Take “wish” for example – a word full of positive energy and hopefulness. “Make a wish, honey,” we say. But just as often when I say the words “I wish,” they are followed by negatives. “I wish she’d stop that. I wish I didn’t have to do this. I wish this wasn’t so stupid.”

And what about this one, “I am.” Such a powerful statement on its own, but just as often, it leads off sentences like, “I am not very good at that. I’m too slow. I am such an idiot.”

Then there are words like “never” or “always,” which for all the times they can be used in the positive, can just as often be used in the negative.

As a writer, two of my favorite words when paired together are “What if?” That question has spawned many a great story. But I sometimes catch myself slipping toward doubt when I use these words. “What if it doesn’t work? What if she doesn’t like it? What if I’m wrong?”

Then again, I’m just as likely to use a negative phrase in a positive way.

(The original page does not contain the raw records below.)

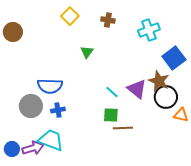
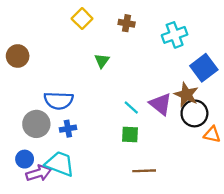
brown circle: (13, 32) -> (18, 56), moved
brown line: (123, 128) -> (144, 171), moved
blue circle: (12, 149) -> (25, 159), moved

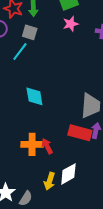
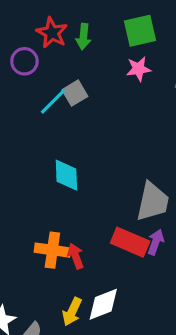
gray square: (30, 32) -> (75, 93), moved, turned 35

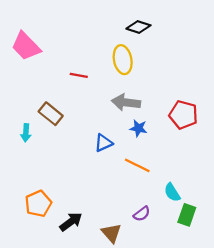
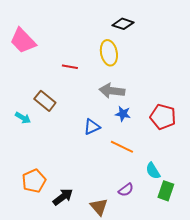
red pentagon: (183, 115) -> (163, 117), moved
cyan arrow: (26, 133) -> (23, 118), turned -63

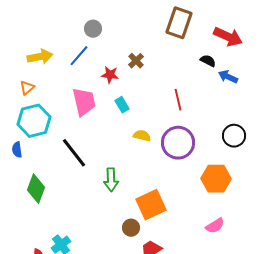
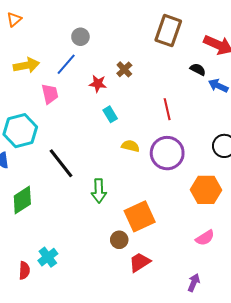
orange triangle: (27, 88) -> (14, 19), moved
pink trapezoid: (84, 102) -> (50, 94), moved, size x0.7
green diamond: (36, 189) -> (22, 200), turned 36

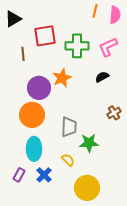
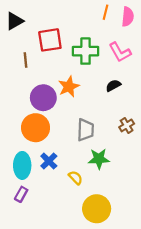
pink L-shape: (108, 47) -> (120, 52), turned -95
gray trapezoid: (69, 127) -> (85, 130), moved
cyan ellipse: (34, 149) -> (22, 165), moved
blue cross: (44, 175) -> (49, 161), moved

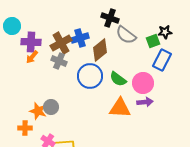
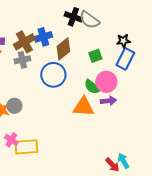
black star: (165, 32) -> (123, 41), moved
gray semicircle: (126, 35) -> (89, 20), moved
green square: (153, 41) -> (95, 56), moved
gray cross: (59, 61) -> (22, 60), turned -35
green semicircle: (118, 79) -> (92, 87), moved

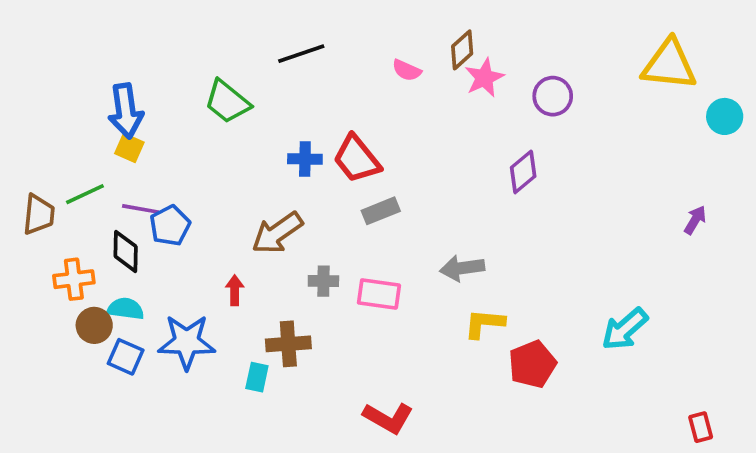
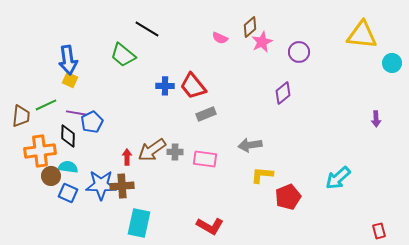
black line: (301, 54) -> (147, 29), moved, turned 50
purple arrow: (695, 220) -> (376, 119), turned 147
brown arrow: (277, 233) -> (152, 150), moved
orange cross: (74, 279) -> (40, 151), size x1.4
brown cross: (288, 344) -> (122, 186), moved
cyan rectangle: (257, 377) -> (139, 223), moved, size x1.8

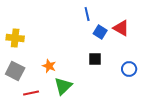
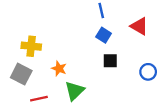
blue square: (100, 32) -> (104, 35), moved
yellow cross: (15, 38) -> (31, 46), moved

Take the phrase “So what?”  Makes you bristle just to hear it, right?  But it can also be motivating.

“I don’t want to submit this story. It might get rejected.”

“So what. Are you any worse off if it does?”

“I don’t want to call her, she might say no.”

“So what? Then at least you’ll know.”

Language has power and there is no such thing as a good word or a bad word, there is only how we use them and how we pair them. This last election taught us that. So be careful how you talk to or about others, but be careful how you talk to yourself as well.